10. Slow Responses or Timeouts
Symptoms:
- Pages load slowly
- MediaWiki or Drupal feels sluggish
Check proxy timeouts:
proxy_read_timeout 60s;
proxy_send_timeout 60s;
Check backend load:
top
systemctl status httpd
If Apache is overloaded, investigate modules, PHP-FPM, or database performance.
Summary
This appendix provides a structured approach to diagnosing issues in the nginx → Apache reverse‑proxy setup. Most problems fall into one of three categories:
- nginx configuration
- certificate renewal
- backend availability
Following the steps above should isolate the cause quickly and safely.
Notes for AlmaLinux 10.1 Security Changes
AlmaLinux 10.1 introduces several security‑related changes that affect nginx, certbot, and backend communication.

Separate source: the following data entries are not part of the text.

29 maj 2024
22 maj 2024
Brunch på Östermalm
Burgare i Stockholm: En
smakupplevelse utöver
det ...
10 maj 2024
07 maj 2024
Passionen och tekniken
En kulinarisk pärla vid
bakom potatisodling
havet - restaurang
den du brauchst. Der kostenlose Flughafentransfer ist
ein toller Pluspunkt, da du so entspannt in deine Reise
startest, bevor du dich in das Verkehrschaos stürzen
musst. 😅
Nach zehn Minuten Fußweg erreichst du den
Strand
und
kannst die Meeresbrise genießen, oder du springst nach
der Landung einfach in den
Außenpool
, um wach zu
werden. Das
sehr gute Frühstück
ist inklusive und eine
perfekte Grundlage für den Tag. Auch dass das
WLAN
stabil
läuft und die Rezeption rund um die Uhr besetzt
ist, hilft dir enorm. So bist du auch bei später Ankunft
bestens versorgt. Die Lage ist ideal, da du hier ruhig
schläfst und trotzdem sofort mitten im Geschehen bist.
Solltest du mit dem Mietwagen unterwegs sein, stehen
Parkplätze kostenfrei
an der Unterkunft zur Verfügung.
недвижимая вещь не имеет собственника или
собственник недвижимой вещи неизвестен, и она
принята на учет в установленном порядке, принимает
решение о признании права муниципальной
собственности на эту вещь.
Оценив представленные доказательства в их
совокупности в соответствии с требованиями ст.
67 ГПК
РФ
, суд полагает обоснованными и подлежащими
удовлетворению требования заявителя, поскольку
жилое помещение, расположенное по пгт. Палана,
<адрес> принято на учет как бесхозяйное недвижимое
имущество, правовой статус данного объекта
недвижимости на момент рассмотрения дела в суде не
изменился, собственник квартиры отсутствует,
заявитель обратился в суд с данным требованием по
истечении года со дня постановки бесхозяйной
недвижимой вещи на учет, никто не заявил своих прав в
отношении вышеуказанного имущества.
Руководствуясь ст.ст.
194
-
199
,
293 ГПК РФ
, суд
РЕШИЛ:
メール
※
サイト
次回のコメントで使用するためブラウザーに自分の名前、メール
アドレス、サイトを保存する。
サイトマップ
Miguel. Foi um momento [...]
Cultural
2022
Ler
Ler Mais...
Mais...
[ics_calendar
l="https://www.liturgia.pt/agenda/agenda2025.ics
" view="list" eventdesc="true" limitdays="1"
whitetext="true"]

The following points must be checked whenever the system is updated or rebuilt.
1. SELinux: Stricter Defaults
AlmaLinux 10.1 enforces tighter SELinux rules, especially for:
- nginx reading files outside /usr/share/nginx/html
- ACME challenge directories
- proxy connections to backend servers
Ensure:
semanage fcontext -a -t httpd_sys_content_t "/var/www/letsencrypt(/.*)?"

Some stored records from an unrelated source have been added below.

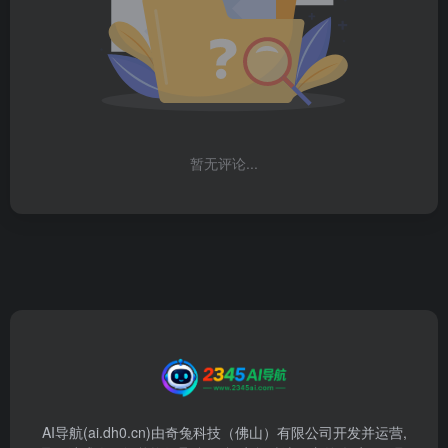
暂无评论...
AI导航(ai.dh0.cn)由奇兔科技（佛山）有限公司开发并运营,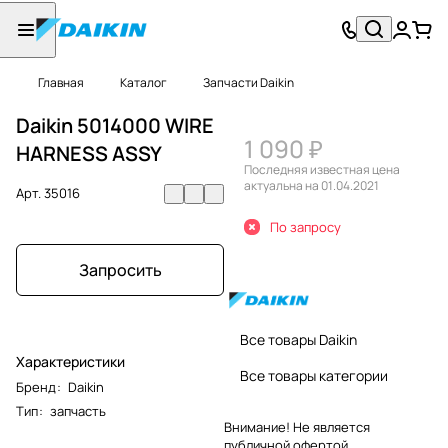
Главная
Каталог
Запчасти Daikin
Daikin 5014000 WIRE
1 090 ₽
HARNESS ASSY
Последняя известная цена
актуальна на 01.04.2021
Арт.
35016
По запросу
Запросить
Все товары Daikin
Характеристики
Все товары категории
Бренд
:
Daikin
Тип
:
запчасть
Внимание! Не является
публичной офертой.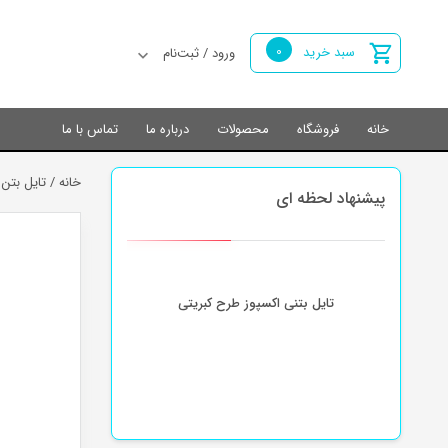
0
سبد خرید
ورود / ثبت‌نام
خانه
فروشگاه
محصولات
درباره ما
تماس با ما
خانه
/
تایل بتن 
پیشنهاد لحظه ای
تایل بتنی اکسپوز طرح کبریتی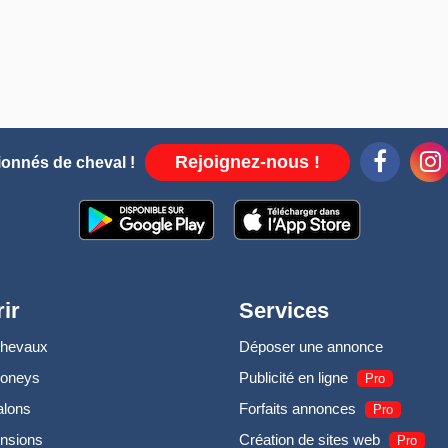
Rejoignez-nous !
ionnés de cheval !
ir
Services
chevaux
Déposer une annonce
poneys
Publicité en ligne
Pro
alons
Forfaits annonces
Pro
nsions
Création de sites web
Pro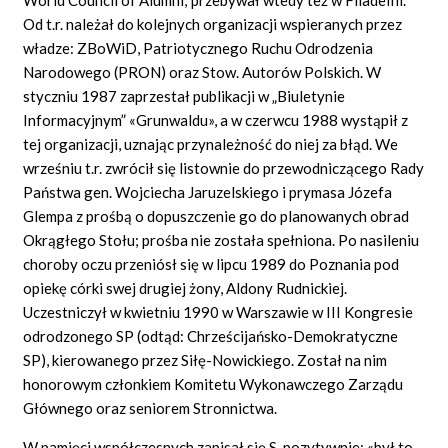
Od t.r. należał do kolejnych organizacji wspieranych przez
władze: ZBoWiD, Patriotycznego Ruchu Odrodzenia
Narodowego (PRON) oraz Stow. Autorów Polskich. W
styczniu 1987 zaprzestał publikacji w „Biuletynie
Informacyjnym” «Grunwaldu», a w czerwcu 1988 wystąpił z
tej organizacji, uznając przynależność do niej za błąd. We
wrześniu t.r. zwrócił się listownie do przewodniczącego Rady
Państwa gen. Wojciecha Jaruzelskiego i prymasa Józefa
Glempa z prośbą o dopuszczenie go do planowanych obrad
Okrągłego Stołu; prośba nie została spełniona. Po nasileniu
choroby oczu przeniósł się w lipcu 1989 do Poznania pod
opiekę córki swej drugiej żony, Aldony Rudnickiej.
Uczestniczył w kwietniu 1990 w Warszawie w III Kongresie
odrodzonego SP (odtąd: Chrześcijańsko-Demokratyczne
SP), kierowanego przez Siłę-Nowickiego. Został na nim
honorowym członkiem Komitetu Wykonawczego Zarządu
Głównego oraz seniorem Stronnictwa.
W pamięci współczesnych zapisał się S. pozytywnie: «był to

restorecon -Rv /var/www/letsencrypt
If nginx cannot reach Apache:
setsebool -P httpd_can_network_connect 1
2. FirewallD: More Restrictive Defaults
After updates, FirewallD may re‑apply stricter profiles.
Verify:
firewall-cmd --list-services
Ensure:
- http
- https
are enabled permanently.
3. OpenSSL 3.x Enforcement
AlmaLinux 10.1 uses OpenSSL 3.x with stricter cipher policies.
Ensure nginx uses:
- TLSv1.2
- TLSv1.3
and avoid deprecated ciphers.
4. Systemd Hardening of Services
Some systemd units (nginx, certbot) may receive tightened sandboxing.

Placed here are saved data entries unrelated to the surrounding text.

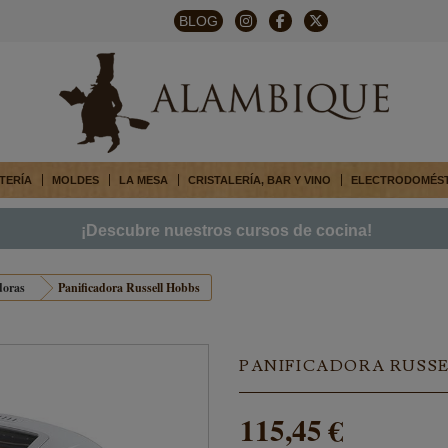
BLOG
TERÍA
MOLDES
LA MESA
CRISTALERÍA, BAR Y VINO
ELECTRODOMÉS
¡Descubre nuestros cursos de cocina!
doras
Panificadora Russell Hobbs
PANIFICADORA RUSSE
115,45 €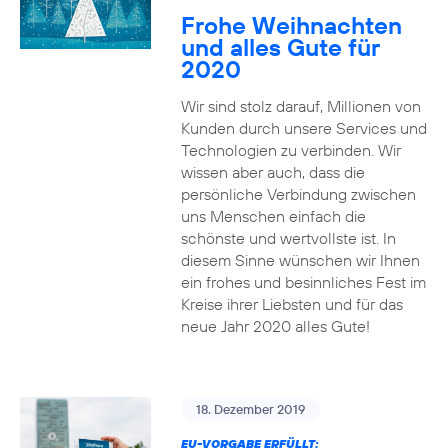
Frohe Weihnachten
und alles Gute für
2020
Wir sind stolz darauf, Millionen von
Kunden durch unsere Services und
Technologien zu verbinden. Wir
wissen aber auch, dass die
persönliche Verbindung zwischen
uns Menschen einfach die
schönste und wertvollste ist. In
diesem Sinne wünschen wir Ihnen
ein frohes und besinnliches Fest im
Kreise ihrer Liebsten und für das
neue Jahr 2020 alles Gute!
18. Dezember 2019
EU-VORGABE ERFÜLLT:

If certbot renewal fails after an update:
journalctl -u certbot-renew.service
Check for:
- permission denials
- sandbox restrictions
- missing ACME directory access
5. nginx: HTTP/2 and TLS Requirements
AlmaLinux 10.1 enforces modern TLS for HTTP/2.
Ensure:
http2 on;
ssl_protocols TLSv1.2 TLSv1.3;
HTTP/2 will silently disable itself if insecure ciphers are used.
6. Apache: Private IP Binding Verification
After updates, Apache may rebind or change Listen directives.
Verify:
grep -R "Listen" /etc/httpd/conf*
Expected:
- Apache listens on 192.168.33.231:80
- NOT on 0.0.0.0:80 (to avoid conflicts)
7. Certbot: Renewal Timer Integrity
System updates may reset or disable timers.
Verify:
systemctl status certbot-renew.timer
systemctl list-timers | grep certbot
Expected:
- Timer active
- Next run scheduled within 24 hours
8. Kernel-Level Networking Changes
AlmaLinux 10.1 includes updated nftables and TCP stack behaviour.
If proxying becomes slow or unstable:
sysctl net.ipv4.ip_local_port_range
sysctl net.core.somaxconn
Ensure defaults are not overly restrictive.
Summary
AlmaLinux 10.1 is more secure by default, but this can affect nginx, certbot, and Apache interactions. After any major update, verify:
- SELinux permissions
- FirewallD rules
- nginx TLS configuration
- Apache binding
- certbot timers
This ensures the reverse‑proxy remains stable and predictable.